__What needs to be done__: Below are records that hold pictures; write out only the lines from their start through the line with "3. Muhabbat restorani", exactly, and drop the pictures.

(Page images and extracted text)
•••

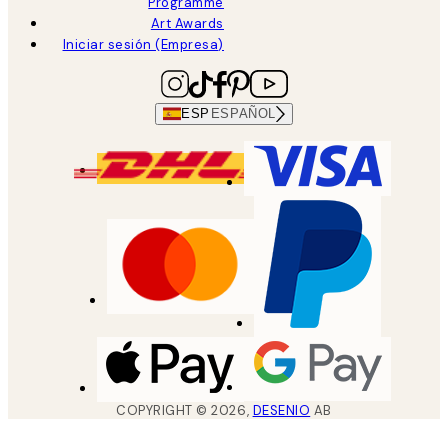
Programme
Art Awards
Iniciar sesión (Empresa)
ESP
ESPAÑOL
COPYRIGHT ©
2026
,
DESENIO
AB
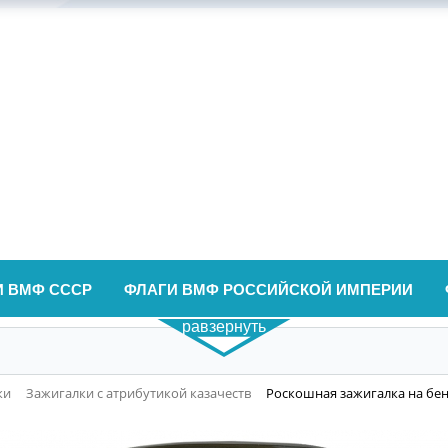
И ВМФ СССР
ФЛАГИ ВМФ РОССИЙСКОЙ ИМПЕРИИ
равзернуть
ки
Зажигалки с атрибутикой казачеств
Роскошная зажигалка на бен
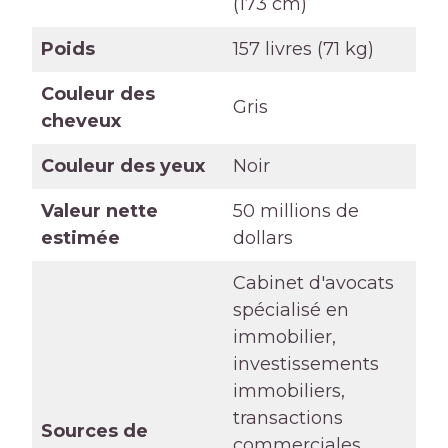
(173 cm)
Poids
157 livres (71 kg)
Couleur des
Gris
cheveux
Couleur des yeux
Noir
Valeur nette
50 millions de
estimée
dollars
Cabinet d'avocats
spécialisé en
immobilier,
investissements
immobiliers,
transactions
Sources de
commerciales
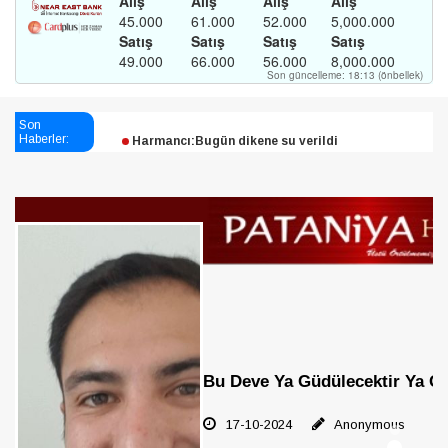
Esendağlı:Adıyaman’daki süreç sona erdi, hukuk
mücadelesi sürecek
Son
Harmancı:Bugün dikene su verildi
Haberler:
Şampiyon Melekleri Yaşatma
Derneği:Vicdanlarınız tutsak, kalemleriniz esir
Bu Deve Ya Güdülecektir Ya Gü
17-10-2024
Anonymous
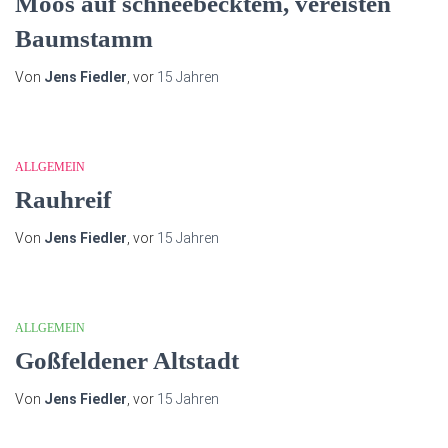
Moos auf schneebecktem, vereisten
Baumstamm
Von
Jens Fiedler
, vor
15 Jahren
ALLGEMEIN
Rauhreif
Von
Jens Fiedler
, vor
15 Jahren
ALLGEMEIN
Goßfeldener Altstadt
Von
Jens Fiedler
, vor
15 Jahren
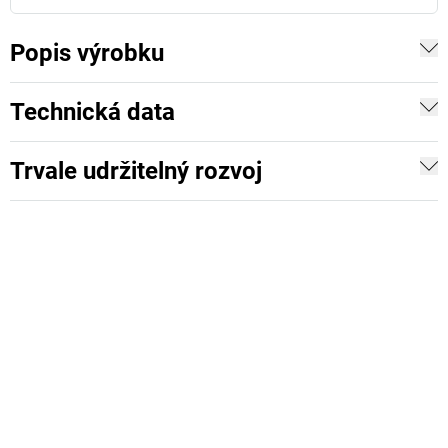
Popis výrobku
Technická data
Trvale udržitelný rozvoj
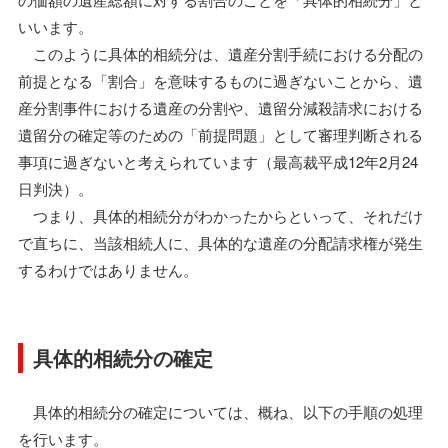
いいます。
このように具体的相続分は、遺産分割手続における分配の
前提となる「割合」を意味するものに過ぎないことから、遺
産分割事件における遺産の分割や、遺留分減殺請求における
遺留分の確定等のための「前提問題」として審理判断される
事項に過ぎないと考えられています（最高裁平成12年2月24
日判決）。
つまり、具体的相続分がわかったからといって、それだけ
で直ちに、当該相続人に、具体的な遺産の分配請求権が発生
するわけではありません。
具体的相続分の確定
具体的相続分の確定については、概ね、以下の手順の処理
を行います。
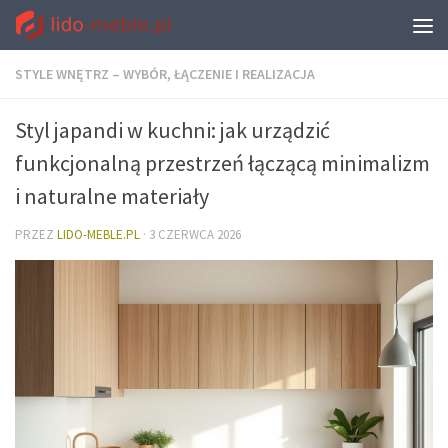
STYLE WNĘTRZ – WYBÓR, ŁĄCZENIE I REALIZACJA
Styl japandi w kuchni: jak urządzić
funkcjonalną przestrzeń łączącą minimalizm
i naturalne materiały
PRZEZ
LIDO-MEBLE.PL
·
3 CZERWCA 2026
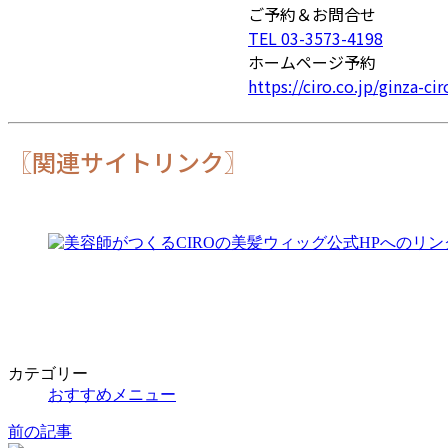
ご予約＆お問合せ
TEL 03-3573-4198
ホームページ予約
https://ciro.co.jp/ginza-ci
〖関連サイトリンク〗
カテゴリー
おすすめメニュー
前の記事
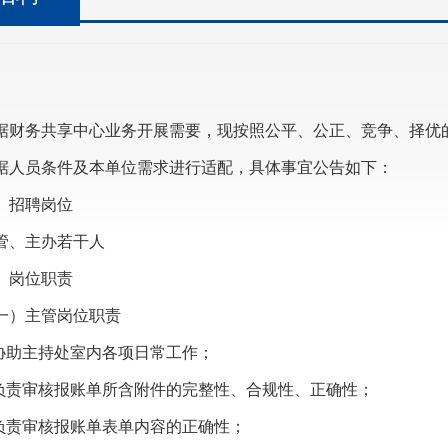
据财务共享中心业务开展需要，现按照公平、公正、竞争、择优
据人员条件及本单位需求进行适配，具体事宜公告如下：
、招聘岗位
管、主办若干人
、岗位职责
一）主管岗位职责
.协助主持处室内各项日常工作；
.负责审核报账单所含附件的完整性、合规性、正确性；
.负责审核报账单表单内容的正确性；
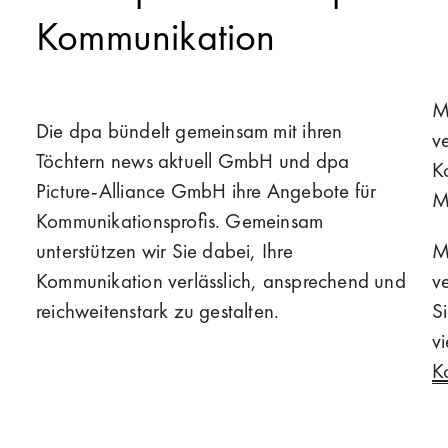
Kommunikation
M
Die dpa bündelt gemeinsam mit ihren
v
Töchtern news aktuell GmbH und dpa
K
Picture-Alliance GmbH ihre Angebote für
M
Kommunikationsprofis. Gemeinsam
unterstützen wir Sie dabei, Ihre
M
Kommunikation verlässlich, ansprechend und
v
reichweitenstark zu gestalten.
S
v
K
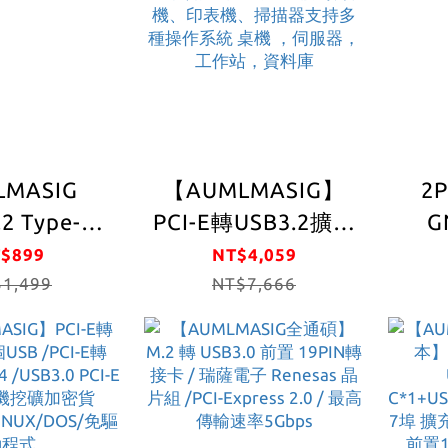
核心
s(NEC)晶片
組
LMASIG
【AUMLMASIG】
2P
2 Type-
PCI-E轉USB3.2擴充
G
3.0*1+19PIN
卡 獨立4通道
buil
$899
NT$4,059
.0*2)前置轉
1,499
USB3.2工業卡
NT$7,666
接卡
8PORT伺服器工業
ad
鏡頭相機工業用監
5G
視器，攝像頭，VR
A
遊戲，工業應用 如
工業PC、終端、數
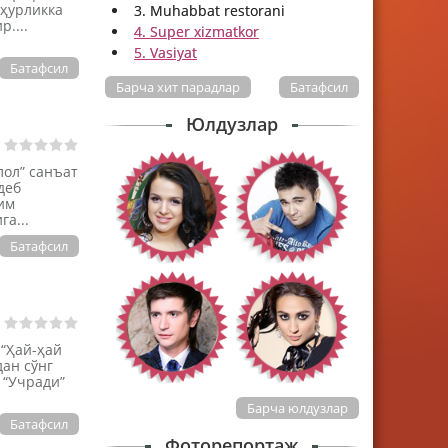
шҳурликка
3. Muhabbat restorani
....
4. Super xizmatkor
5. Vasiyat
Батафсил
Барча хит парадлар
Батафсил
Юлдузлар
лол” санъат
деб
им
га...
Батафсил
 “Ҳай-ҳай
дан сўнг
 “Учради”
Барча юлдузлар
Батафсил
Фоторепортаж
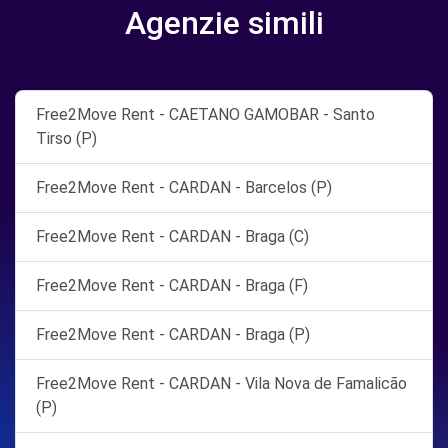
Agenzie simili
Free2Move Rent - CAETANO GAMOBAR - Santo
Tirso (P)
Free2Move Rent - CARDAN - Barcelos (P)
Free2Move Rent - CARDAN - Braga (C)
Free2Move Rent - CARDAN - Braga (F)
Free2Move Rent - CARDAN - Braga (P)
Free2Move Rent - CARDAN - Vila Nova de Famalicão
(P)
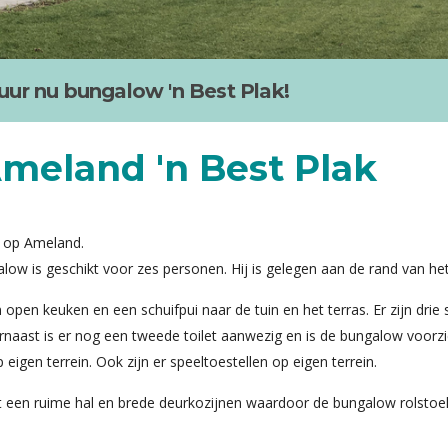
ur nu bungalow 'n Best Plak!
meland 'n Best Plak
k op Ameland.
low is geschikt voor zes personen. Hij is gelegen aan de rand van het
n keuken en een schuifpui naar de tuin en het terras. Er zijn drie 
rnaast is er nog een tweede toilet aanwezig en is de bungalow voorz
igen terrein. Ook zijn er speeltoestellen op eigen terrein.
een ruime hal en brede deurkozijnen waardoor de bungalow rolstoelvri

•••

__Response__:
Programme
Art Awards
Iniciar sesión (Empresa)
ESP
ESPAÑOL
COPYRIGHT ©
2026
,
DESENIO
AB
И ВМФ СССР
ФЛАГИ ВМФ РОССИЙСКОЙ ИМПЕРИИ
равзернуть
ки
Зажигалки с атрибутикой казачеств
Роскошная зажигалка на бен
(173 cm)
Poids
157 livres (71 kg)
Couleur des
Gris
cheveux
Couleur des yeux
Noir
Valeur nette
50 millions de
estimée
dollars
Cabinet d'avocats
spécialisé en
immobilier,
investissements
immobiliers,
transactions
Sources de
commerciales
Esendağlı:Adıyaman’daki süreç sona erdi, hukuk
mücadelesi sürecek
Son
Harmancı:Bugün dikene su verildi
Haberler:
Şampiyon Melekleri Yaşatma
Derneği:Vicdanlarınız tutsak, kalemleriniz esir
Bu Deve Ya Güdülecektir Ya Gü
17-10-2024
Anonymous
Moos auf schneebecktem, vereisten
Baumstamm
Von
Jens Fiedler
, vor
15 Jahren
ALLGEMEIN
Rauhreif
Von
Jens Fiedler
, vor
15 Jahren
ALLGEMEIN
Goßfeldener Altstadt
Von
Jens Fiedler
, vor
15 Jahren
Popis výrobku
Technická data
Trvale udržitelný rozvoj
いいます。
このように具体的相続分は、遺産分割手続における分配の
前提となる「割合」を意味するものに過ぎないことから、遺
産分割事件における遺産の分割や、遺留分減殺請求における
遺留分の確定等のための「前提問題」として審理判断される
事項に過ぎないと考えられています（最高裁平成12年2月24
日判決）。
つまり、具体的相続分がわかったからといって、それだけ
で直ちに、当該相続人に、具体的な遺産の分配請求権が発生
するわけではありません。
具体的相続分の確定
具体的相続分の確定については、概ね、以下の手順の処理
を行います。
STYLE WNĘTRZ – WYBÓR, ŁĄCZENIE I REALIZACJA
Styl japandi w kuchni: jak urządzić
funkcjonalną przestrzeń łączącą minimalizm
i naturalne materiały
PRZEZ
LIDO-MEBLE.PL
·
3 CZERWCA 2026
ご予約＆お問合せ
TEL 03-3573-4198
ホームページ予約
https://ciro.co.jp/ginza-ci
〖関連サイトリンク〗
カテゴリー
おすすめメニュー
前の記事
据财务共享中心业务开展需要，现按照公平、公正、竞争、择优
据人员条件及本单位需求进行适配，具体事宜公告如下：
、招聘岗位
管、主办若干人
、岗位职责
一）主管岗位职责
.协助主持处室内各项日常工作；
.负责审核报账单所含附件的完整性、合规性、正确性；
.负责审核报账单表单内容的正确性；
Kommunikation
M
Die dpa bündelt gemeinsam mit ihren
v
Töchtern news aktuell GmbH und dpa
K
Picture-Alliance GmbH ihre Angebote für
M
Kommunikationsprofis. Gemeinsam
unterstützen wir Sie dabei, Ihre
M
Kommunikation verlässlich, ansprechend und
v
reichweitenstark zu gestalten.
S
v
K
核心
s(NEC)晶片
組
LMASIG
【AUMLMASIG】
2P
2 Type-
PCI-E轉USB3.2擴充
G
3.0*1+19PIN
卡 獨立4通道
buil
$899
NT$4,059
.0*2)前置轉
1,499
USB3.2工業卡
NT$7,666
接卡
8PORT伺服器工業
ad
鏡頭相機工業用監
5G
視器，攝像頭，VR
A
遊戲，工業應用 如
工業PC、終端、數
шҳурликка
3. Muhabbat restorani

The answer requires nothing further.